* _GIVEN ENTRIES_
════════
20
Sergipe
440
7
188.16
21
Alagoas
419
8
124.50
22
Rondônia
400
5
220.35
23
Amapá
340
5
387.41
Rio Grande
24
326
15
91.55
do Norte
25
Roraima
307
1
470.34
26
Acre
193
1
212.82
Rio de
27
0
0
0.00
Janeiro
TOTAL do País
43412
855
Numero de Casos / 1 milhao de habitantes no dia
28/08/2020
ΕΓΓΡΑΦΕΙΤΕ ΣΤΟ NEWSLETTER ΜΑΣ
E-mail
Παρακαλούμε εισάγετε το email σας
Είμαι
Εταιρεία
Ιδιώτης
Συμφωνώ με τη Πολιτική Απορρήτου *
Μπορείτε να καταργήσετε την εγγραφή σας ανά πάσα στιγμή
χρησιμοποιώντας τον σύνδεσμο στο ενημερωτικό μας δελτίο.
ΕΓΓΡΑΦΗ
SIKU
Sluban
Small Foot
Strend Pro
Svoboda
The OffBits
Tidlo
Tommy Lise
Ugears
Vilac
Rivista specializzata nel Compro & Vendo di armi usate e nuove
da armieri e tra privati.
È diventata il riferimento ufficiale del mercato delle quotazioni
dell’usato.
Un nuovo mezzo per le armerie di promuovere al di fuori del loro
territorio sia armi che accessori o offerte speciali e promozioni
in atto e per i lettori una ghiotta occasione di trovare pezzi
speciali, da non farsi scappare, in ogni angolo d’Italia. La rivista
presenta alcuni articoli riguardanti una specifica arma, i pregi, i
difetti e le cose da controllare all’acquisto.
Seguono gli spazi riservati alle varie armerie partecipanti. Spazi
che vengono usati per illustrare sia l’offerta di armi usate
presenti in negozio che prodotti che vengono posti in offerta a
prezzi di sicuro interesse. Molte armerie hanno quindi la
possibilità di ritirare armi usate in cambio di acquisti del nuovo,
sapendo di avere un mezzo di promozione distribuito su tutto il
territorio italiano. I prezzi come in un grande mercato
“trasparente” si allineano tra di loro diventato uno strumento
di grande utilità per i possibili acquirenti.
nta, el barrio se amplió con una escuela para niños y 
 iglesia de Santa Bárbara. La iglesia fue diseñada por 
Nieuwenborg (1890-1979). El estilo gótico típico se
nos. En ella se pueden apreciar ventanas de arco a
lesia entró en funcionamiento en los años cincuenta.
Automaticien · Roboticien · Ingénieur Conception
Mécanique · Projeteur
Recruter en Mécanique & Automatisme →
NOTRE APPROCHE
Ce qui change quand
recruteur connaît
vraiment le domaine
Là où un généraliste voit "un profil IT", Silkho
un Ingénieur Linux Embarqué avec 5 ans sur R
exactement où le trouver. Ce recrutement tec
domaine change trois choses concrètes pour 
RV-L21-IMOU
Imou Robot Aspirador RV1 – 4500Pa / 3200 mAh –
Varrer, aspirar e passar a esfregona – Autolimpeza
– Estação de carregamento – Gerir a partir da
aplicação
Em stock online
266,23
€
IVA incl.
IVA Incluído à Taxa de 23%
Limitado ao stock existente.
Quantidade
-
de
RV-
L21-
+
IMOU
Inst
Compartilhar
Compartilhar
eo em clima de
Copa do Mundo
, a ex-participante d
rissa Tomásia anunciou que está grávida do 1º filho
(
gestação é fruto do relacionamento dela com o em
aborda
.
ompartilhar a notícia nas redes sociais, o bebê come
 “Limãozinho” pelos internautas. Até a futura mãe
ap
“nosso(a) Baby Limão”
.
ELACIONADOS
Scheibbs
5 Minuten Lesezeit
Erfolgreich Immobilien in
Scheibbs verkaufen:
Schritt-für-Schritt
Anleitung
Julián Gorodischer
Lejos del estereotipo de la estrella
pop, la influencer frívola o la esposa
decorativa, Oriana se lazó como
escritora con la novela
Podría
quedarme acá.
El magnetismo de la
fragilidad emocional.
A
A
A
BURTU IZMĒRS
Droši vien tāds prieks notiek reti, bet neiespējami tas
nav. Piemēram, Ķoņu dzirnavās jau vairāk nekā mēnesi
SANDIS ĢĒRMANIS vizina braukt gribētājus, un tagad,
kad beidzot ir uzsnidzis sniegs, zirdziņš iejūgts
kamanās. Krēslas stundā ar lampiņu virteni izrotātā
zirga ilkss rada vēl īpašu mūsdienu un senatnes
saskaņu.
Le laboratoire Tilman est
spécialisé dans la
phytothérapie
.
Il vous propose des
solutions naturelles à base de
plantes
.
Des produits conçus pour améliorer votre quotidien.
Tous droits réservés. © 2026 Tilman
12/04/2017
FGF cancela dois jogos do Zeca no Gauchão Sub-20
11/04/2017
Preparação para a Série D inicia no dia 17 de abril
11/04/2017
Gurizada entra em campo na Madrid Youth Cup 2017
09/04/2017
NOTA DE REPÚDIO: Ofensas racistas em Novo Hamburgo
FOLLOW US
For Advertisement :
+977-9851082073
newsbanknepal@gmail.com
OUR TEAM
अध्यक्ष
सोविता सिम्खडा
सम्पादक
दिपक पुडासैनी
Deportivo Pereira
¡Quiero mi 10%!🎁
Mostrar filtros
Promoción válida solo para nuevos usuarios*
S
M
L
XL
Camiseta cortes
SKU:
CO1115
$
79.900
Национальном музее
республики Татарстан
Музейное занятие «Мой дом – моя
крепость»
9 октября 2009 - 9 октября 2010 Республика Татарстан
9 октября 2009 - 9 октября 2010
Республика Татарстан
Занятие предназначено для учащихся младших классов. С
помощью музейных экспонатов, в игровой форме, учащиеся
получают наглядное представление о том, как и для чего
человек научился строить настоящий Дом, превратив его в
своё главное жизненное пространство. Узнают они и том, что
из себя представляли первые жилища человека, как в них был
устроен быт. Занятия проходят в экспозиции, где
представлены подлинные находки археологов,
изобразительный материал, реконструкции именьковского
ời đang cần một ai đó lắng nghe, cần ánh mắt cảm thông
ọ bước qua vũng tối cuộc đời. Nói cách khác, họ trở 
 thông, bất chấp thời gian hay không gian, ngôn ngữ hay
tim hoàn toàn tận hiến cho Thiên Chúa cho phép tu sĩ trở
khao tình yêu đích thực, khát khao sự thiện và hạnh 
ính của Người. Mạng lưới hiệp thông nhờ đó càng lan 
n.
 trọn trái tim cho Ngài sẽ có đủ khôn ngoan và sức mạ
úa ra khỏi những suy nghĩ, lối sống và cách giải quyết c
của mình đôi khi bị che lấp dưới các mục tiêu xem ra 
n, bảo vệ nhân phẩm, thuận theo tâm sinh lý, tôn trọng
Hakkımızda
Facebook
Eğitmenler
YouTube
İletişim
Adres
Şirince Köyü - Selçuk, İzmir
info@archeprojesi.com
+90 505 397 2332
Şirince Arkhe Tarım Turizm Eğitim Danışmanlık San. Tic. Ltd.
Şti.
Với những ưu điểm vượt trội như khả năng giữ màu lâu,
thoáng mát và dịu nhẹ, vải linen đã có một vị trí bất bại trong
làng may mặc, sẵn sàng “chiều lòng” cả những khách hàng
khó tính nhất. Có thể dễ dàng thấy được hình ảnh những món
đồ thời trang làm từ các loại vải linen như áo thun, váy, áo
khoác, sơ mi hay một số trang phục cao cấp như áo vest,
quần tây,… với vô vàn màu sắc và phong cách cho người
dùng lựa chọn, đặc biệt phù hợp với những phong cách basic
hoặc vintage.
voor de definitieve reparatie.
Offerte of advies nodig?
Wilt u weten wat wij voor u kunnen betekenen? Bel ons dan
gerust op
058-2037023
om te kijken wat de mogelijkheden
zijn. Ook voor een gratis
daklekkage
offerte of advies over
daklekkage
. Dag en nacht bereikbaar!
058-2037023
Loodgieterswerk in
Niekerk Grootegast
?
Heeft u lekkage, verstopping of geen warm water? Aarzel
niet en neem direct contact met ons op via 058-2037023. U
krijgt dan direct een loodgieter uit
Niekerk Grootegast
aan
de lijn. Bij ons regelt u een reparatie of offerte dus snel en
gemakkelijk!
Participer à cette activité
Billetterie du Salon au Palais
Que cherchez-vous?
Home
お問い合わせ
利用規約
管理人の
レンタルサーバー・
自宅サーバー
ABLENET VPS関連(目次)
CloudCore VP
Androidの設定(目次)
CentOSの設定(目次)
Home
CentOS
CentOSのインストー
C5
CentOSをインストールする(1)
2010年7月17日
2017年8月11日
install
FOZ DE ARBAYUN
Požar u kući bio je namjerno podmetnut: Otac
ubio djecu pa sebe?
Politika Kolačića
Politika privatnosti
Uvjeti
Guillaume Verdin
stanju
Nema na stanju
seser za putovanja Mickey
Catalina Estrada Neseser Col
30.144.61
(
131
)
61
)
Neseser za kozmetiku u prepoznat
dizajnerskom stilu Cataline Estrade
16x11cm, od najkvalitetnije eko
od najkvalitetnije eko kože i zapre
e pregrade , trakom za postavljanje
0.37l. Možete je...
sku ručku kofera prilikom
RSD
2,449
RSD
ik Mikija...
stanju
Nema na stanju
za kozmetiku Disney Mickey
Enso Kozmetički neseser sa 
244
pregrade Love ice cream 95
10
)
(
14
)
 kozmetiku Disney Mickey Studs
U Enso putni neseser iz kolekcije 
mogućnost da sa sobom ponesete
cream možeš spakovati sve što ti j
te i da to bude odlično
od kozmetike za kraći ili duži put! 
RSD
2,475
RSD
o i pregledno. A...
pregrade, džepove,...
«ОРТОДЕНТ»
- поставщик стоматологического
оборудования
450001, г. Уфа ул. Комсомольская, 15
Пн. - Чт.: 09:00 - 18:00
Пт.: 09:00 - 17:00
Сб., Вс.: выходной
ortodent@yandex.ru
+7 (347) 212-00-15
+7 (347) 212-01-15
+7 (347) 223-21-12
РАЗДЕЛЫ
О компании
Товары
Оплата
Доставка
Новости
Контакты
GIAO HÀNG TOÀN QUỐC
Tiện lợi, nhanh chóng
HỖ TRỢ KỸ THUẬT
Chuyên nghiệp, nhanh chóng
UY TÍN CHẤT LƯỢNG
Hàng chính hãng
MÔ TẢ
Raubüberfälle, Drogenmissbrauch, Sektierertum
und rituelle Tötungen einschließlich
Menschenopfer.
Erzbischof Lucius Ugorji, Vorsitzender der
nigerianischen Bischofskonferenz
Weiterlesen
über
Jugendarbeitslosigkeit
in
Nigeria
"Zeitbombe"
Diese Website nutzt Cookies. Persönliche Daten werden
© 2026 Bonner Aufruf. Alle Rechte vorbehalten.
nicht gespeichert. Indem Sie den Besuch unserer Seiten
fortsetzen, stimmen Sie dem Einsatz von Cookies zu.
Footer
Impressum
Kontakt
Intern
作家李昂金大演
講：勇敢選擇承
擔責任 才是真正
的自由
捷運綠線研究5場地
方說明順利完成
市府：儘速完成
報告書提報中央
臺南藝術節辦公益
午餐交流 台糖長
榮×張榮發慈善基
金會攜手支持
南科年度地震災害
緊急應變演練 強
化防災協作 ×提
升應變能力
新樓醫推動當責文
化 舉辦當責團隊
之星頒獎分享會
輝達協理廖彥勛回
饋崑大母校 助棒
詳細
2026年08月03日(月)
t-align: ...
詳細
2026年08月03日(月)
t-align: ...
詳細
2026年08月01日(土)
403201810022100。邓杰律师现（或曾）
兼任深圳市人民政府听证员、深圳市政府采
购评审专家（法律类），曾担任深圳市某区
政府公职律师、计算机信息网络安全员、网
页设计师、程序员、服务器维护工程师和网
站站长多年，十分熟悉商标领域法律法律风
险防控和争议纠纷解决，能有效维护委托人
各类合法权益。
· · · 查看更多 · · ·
════════
* _TASK TO COMPLETE_
I would like you to report every line in the listing above that contains "Cookies".

* _SOLUTION_
Diese Website nutzt Cookies. Persönliche Daten werden
fortsetzen, stimmen Sie dem Einsatz von Cookies zu.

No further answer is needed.